Sebuah kisah inspiratif datang dari dunia pendidikan di daerah terpencil Indonesia. Ana Paji Jiara, seorang guru honorer yang mengabdi di SD Wunga, Sumba Timur, Nusa Tenggara Timur (NTT), menjadi sorotan publik berkat dedikasi luar biasanya. Selama bertahun-tahun, Ana berjuang melawan keterbatasan infrastruktur, minimnya gaji, dan kendala bahasa untuk memastikan anak didiknya tetap mendapatkan akses pendidikan yang berkualitas.

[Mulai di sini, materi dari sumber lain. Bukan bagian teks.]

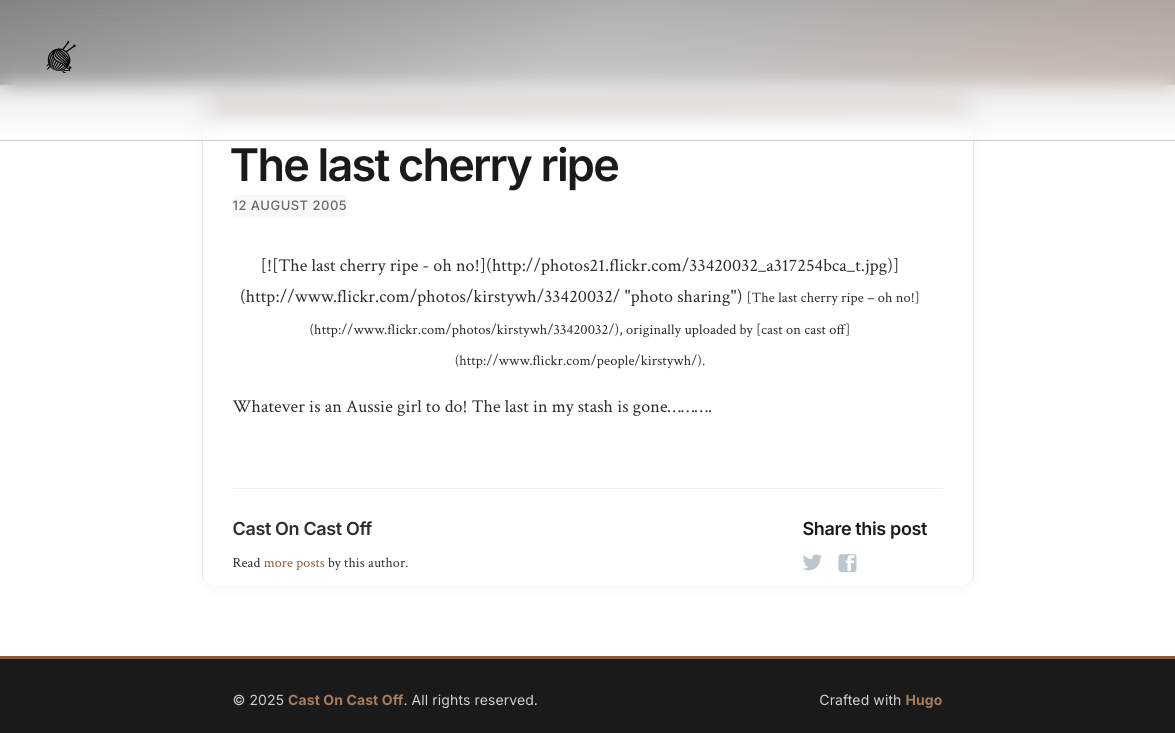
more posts (294, 563)
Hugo (923, 700)
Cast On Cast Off (302, 529)
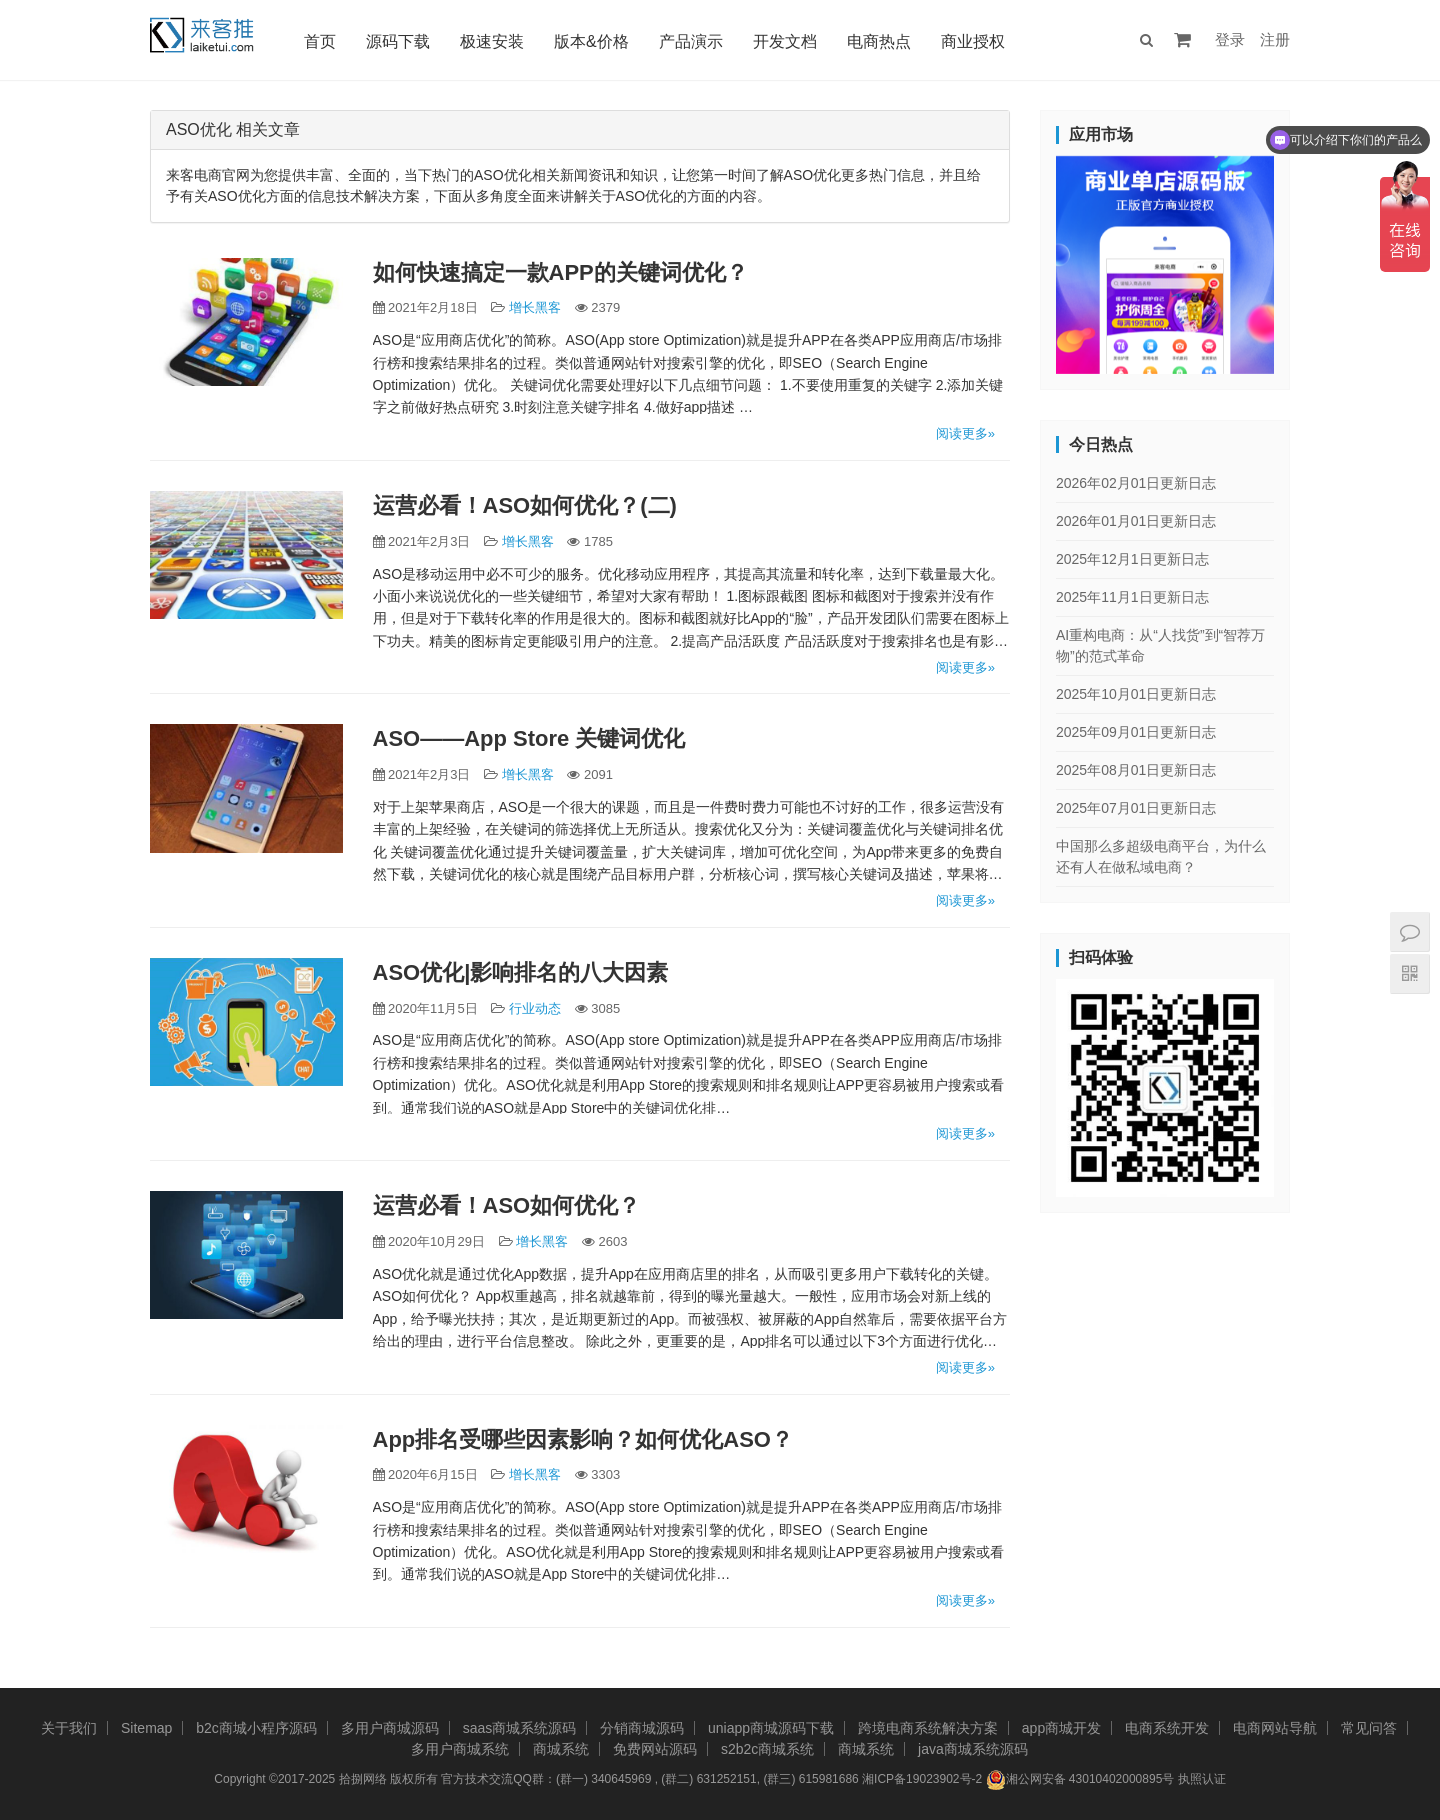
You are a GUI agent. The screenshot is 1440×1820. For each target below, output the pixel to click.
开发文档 (788, 41)
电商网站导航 (1275, 1728)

Di awal pengabdiannya, Ana hanya menerima “uang sabun” antara Rp20.000 hingga Rp50.000 setiap bulan. Bahkan setelah menjadi guru honorer dan berhasil meraih gelar Sarjana Pendidikan melalui kuliah jarak jauh, kesejahteraan tetap menjadi tantangan. Namun, kemiskinan dan keterbatasan dana operasional tidak pernah menghentikan niat mulianya.
Mengatasi Hambatan Bahasa yang Mendasar
Ana menemukan bahwa hambatan terbesar dalam proses belajar-mengajar adalah bahasa. Sekitar 70% siswa di SD Wunga, terutama anak-anak kelas bawah, terbiasa menggunakan Bahasa Kambera—bahasa ibu setempat—dalam komunikasi sehari-hari.

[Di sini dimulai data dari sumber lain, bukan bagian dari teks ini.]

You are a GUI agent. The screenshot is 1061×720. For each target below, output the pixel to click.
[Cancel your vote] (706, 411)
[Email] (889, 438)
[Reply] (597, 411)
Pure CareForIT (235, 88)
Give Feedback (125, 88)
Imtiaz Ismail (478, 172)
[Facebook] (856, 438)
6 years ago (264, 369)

Sebelumnya, guru-guru kerap kesulitan. Proses pengajaran yang hanya berfokus pada pengenalan abjad ‘a-i-u-e-o’ dalam Bahasa Indonesia membuat siswa bosan, lambat mengerti, dan takut untuk berkomunikasi. Siswa seolah menghadapi beban ganda: belajar mengenal huruf Latin sekaligus mempelajari bahasa yang asing (Bahasa Indonesia).

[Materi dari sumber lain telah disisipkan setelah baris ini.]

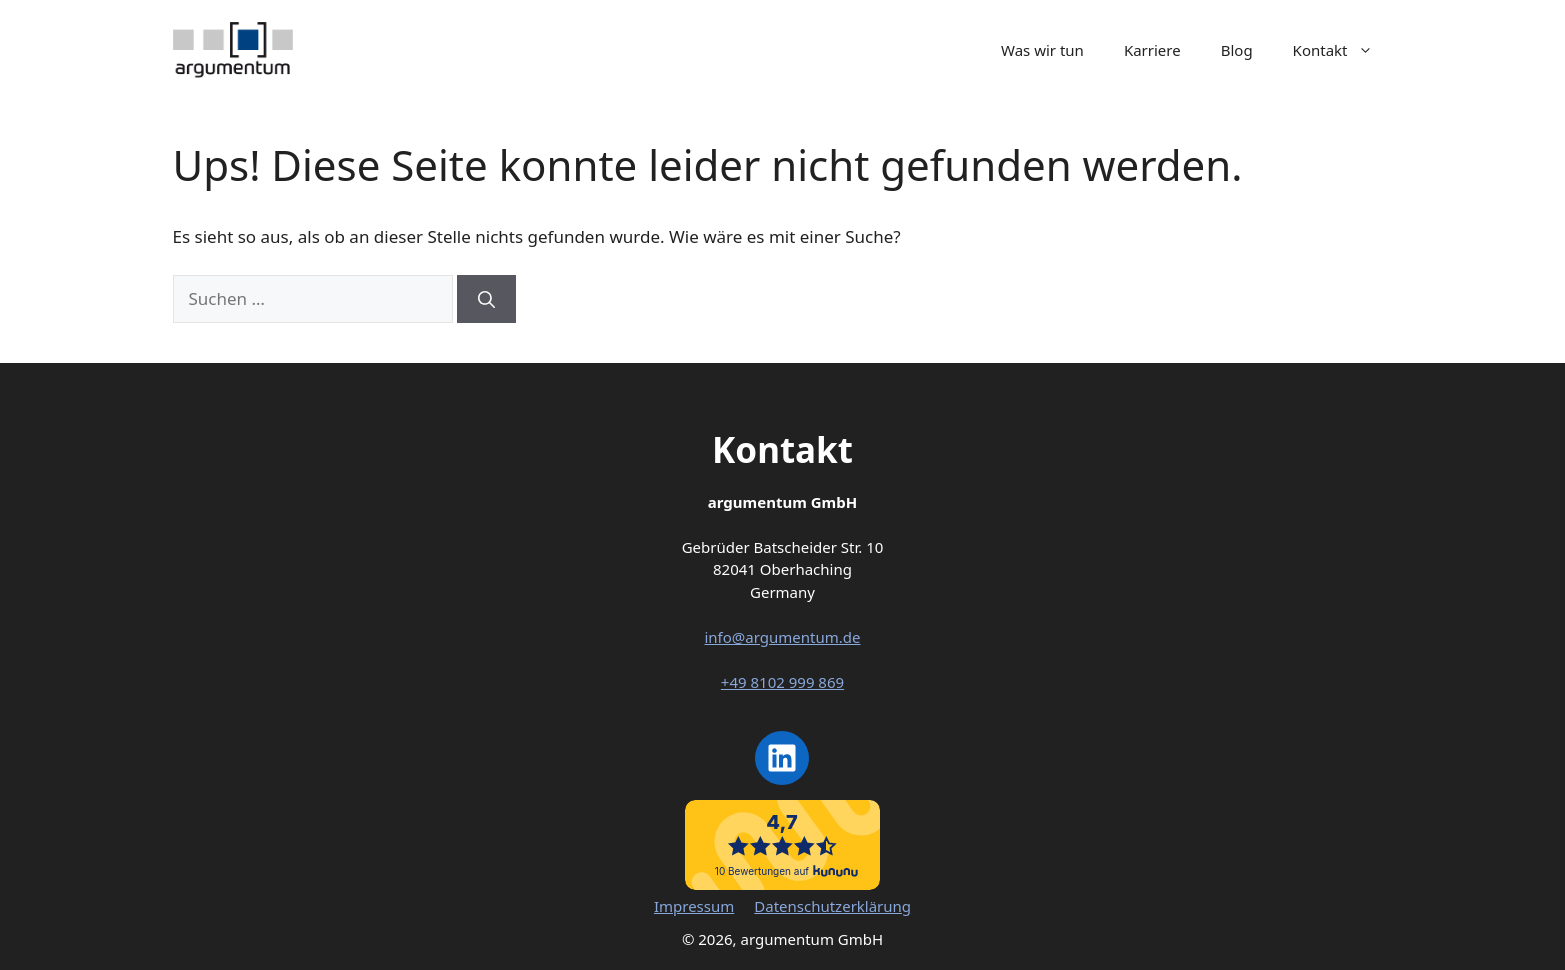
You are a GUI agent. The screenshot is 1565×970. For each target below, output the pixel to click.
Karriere (1152, 50)
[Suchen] (486, 299)
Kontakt (1343, 50)
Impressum (694, 906)
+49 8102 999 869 (782, 682)
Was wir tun (1042, 50)
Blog (1237, 50)
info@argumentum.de (782, 637)
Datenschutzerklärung (832, 906)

Inovasi Lokal di Kelas Ana
Untuk memecahkan masalah ini, Ana Paji Jiara menerapkan strategi inovatif yang berakar pada budaya lokal dan didukung pendampingan dari program INOVASI:
- Menciptakan ‘Zona Membaca’ Lokal: Ana mengubah tembok kelasnya menjadi media belajar yang menarik. Ia menempelkan beragam gambar, abjad, dan tulisan dalam Bahasa Kambera yang ia buat dan siapkan sendiri. Ini menjadikan kelasnya sebagai “zona membaca” yang ramah bagi siswa.
- Transisi Bahasa Bertahap: Ana memulai semua sesi pembelajaran dengan Bahasa Kambera untuk memahamkan konsep dasar. Setelah siswa menunjukkan pemahaman dan kepercayaan diri, barulah ia mencampurnya dengan Bahasa Indonesia.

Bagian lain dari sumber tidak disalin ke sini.